BEGIN TASK DATA

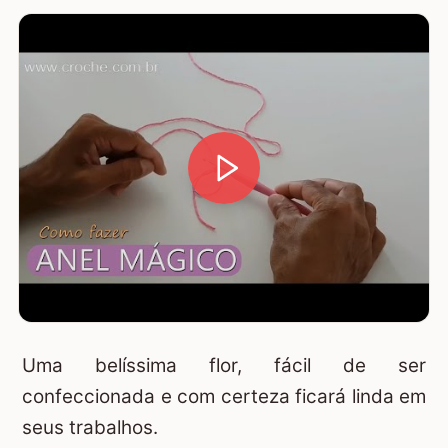
Uma belíssima flor, fácil de ser
confeccionada e com certeza ficará linda em
seus trabalhos.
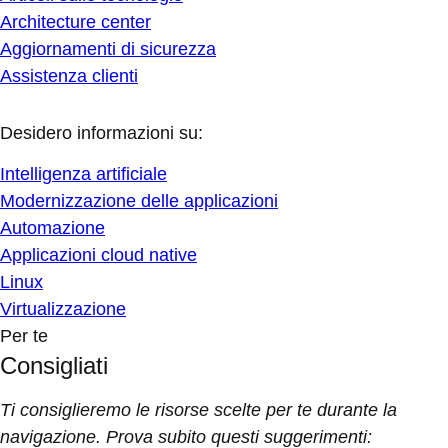
Architecture center
Aggiornamenti di sicurezza
Assistenza clienti
Desidero informazioni su:
Intelligenza artificiale
Modernizzazione delle applicazioni
Automazione
Applicazioni cloud native
Linux
Virtualizzazione
Per te
Consigliati
Ti consiglieremo le risorse scelte per te durante la
navigazione. Prova subito questi suggerimenti:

END TASK DATA

(REQUIREMENT): Exactly as they appear, print the lines from the one holding "Architecture center" through the final line of the entries, and no others.

(ANSWER BELOW):
Architecture center
Aggiornamenti di sicurezza
Assistenza clienti
Desidero informazioni su:
Intelligenza artificiale
Modernizzazione delle applicazioni
Automazione
Applicazioni cloud native
Linux
Virtualizzazione
Per te
Consigliati
Ti consiglieremo le risorse scelte per te durante la
navigazione. Prova subito questi suggerimenti:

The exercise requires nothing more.